== Provided records

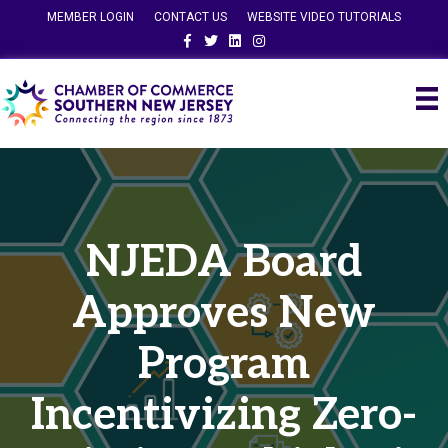
MEMBER LOGIN
CONTACT US
WEBSITE VIDEO TUTORIALS
Facebook
Twitter
Linkedin
Instagram
NJEDA Board
Approves New
Program
Incentivizing Zero-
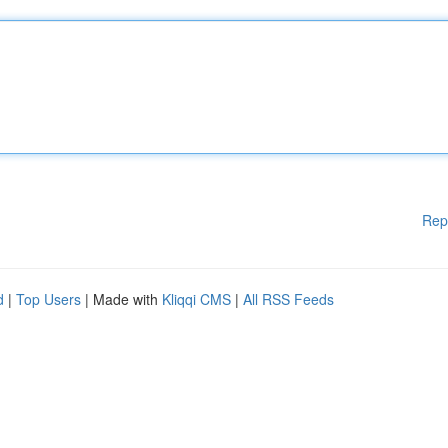
Rep
d
|
Top Users
| Made with
Kliqqi CMS
|
All RSS Feeds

====

Work order
Every line from the one with "Approves New" through the last line of the listing above must be written out exactly, and no picture may appear.

Answer box
Approves New
Program
Incentivizing Zero-
Rep
d
|
Top Users
| Made with
Kliqqi CMS
|
All RSS Feeds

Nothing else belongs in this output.